Sunday, July 24, 2011

Innocence Lost

There's an interesting piece in The New York Times today in which readers recalled when their innocence about sports was replaced with the knowledge that the game and heroes they loved were imperfect after all.

The responses were interesting. Moments that left fans disillusioned included the trading of favorite players Rocky Colavito, Lou Brock and Tom Seaver), wife swapping between two players on the New York Yankees (Mike Kekich and Fritz Peterson), and the moving of a team (Brooklyn Dodgers).

The responses started me wracking my brain to remember back to when I had illusions about the purity of the game. I admit I was stumped. No single trade or huge disappointment came to mind.

Sure, there were trades I didn't like (Gorman Thomas). And I was only 6 when the Braves left for Atlanta. I remember my Southern cousins breaking the news that it was going to happen.

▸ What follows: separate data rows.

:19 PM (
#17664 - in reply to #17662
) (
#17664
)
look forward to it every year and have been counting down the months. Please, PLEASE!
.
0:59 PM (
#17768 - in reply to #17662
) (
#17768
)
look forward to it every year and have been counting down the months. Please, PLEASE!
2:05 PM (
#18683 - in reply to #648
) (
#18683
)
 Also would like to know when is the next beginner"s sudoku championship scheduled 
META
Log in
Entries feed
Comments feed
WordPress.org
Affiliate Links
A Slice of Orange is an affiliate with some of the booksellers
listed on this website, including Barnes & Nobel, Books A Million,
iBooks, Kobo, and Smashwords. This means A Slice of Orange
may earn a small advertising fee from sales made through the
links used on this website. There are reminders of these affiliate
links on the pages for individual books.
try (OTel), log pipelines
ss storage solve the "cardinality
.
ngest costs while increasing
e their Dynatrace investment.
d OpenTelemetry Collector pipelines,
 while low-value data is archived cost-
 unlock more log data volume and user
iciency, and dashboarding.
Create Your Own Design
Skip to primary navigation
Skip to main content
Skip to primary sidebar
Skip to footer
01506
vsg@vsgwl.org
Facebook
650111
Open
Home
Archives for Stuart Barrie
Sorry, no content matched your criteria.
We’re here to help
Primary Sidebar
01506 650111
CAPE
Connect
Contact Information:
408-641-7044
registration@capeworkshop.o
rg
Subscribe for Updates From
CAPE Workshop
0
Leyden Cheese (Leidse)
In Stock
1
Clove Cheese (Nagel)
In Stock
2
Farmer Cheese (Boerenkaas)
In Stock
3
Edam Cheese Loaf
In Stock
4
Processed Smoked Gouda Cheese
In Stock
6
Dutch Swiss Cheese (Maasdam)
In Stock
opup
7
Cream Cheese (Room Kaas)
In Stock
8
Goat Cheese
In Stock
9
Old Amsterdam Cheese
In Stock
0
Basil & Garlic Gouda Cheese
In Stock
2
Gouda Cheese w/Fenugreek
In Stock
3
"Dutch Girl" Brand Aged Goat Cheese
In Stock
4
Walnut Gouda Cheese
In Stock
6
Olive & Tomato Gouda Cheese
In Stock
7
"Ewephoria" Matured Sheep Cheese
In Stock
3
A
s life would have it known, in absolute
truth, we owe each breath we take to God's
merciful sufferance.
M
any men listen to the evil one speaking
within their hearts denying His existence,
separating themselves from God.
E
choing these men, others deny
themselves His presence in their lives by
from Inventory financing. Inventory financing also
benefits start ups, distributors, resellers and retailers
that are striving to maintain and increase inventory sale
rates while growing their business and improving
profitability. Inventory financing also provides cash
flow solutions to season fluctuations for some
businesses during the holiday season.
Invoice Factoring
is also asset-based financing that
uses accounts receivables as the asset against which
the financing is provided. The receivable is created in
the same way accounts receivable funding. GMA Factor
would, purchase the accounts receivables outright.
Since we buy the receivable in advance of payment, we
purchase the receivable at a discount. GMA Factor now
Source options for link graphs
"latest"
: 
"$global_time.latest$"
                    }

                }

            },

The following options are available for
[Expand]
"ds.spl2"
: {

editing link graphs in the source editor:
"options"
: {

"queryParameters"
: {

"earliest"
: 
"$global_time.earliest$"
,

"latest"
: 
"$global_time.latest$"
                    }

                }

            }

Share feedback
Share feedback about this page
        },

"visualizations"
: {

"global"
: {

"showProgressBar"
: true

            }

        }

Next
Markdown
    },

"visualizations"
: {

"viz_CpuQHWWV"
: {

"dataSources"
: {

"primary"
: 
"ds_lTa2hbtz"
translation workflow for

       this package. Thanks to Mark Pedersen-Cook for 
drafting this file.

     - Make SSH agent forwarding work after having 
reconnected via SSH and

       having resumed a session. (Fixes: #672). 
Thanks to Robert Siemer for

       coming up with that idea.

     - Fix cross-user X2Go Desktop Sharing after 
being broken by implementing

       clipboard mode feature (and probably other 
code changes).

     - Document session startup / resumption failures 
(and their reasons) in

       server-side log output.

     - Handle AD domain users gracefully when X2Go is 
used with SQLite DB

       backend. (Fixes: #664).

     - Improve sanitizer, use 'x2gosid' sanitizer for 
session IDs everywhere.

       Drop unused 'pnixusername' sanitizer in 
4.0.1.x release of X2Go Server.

I do remember not believing them, but I don't recall being emotionally distraught.

Maybe because I was young when Jim Bouton's "Ball Four" came out in 1970, I learned that ballplayers were just people and not really special except between the lines. The book wasn't well received by baseball and Bouton was vilified for revealing the drinking, womanizing and other bad behavior that was part of a ballplayer's life on the road.

Somehow, I've always rooted more the quiet players who really did "just do it." Hank Aaron, Robin Yount, Rod Carew and Ernie Banks were among my favorites. They weren't flashy on the field and acted with dignity off it.

But mainly I think I was raised to think of ballplayers as talented athletes not heroes. My parents never talked put athletes, or anyone really, on any kind of pedestal. I think it's a good thing I absorbed that lesson because there have been chances to be disappointed over the years.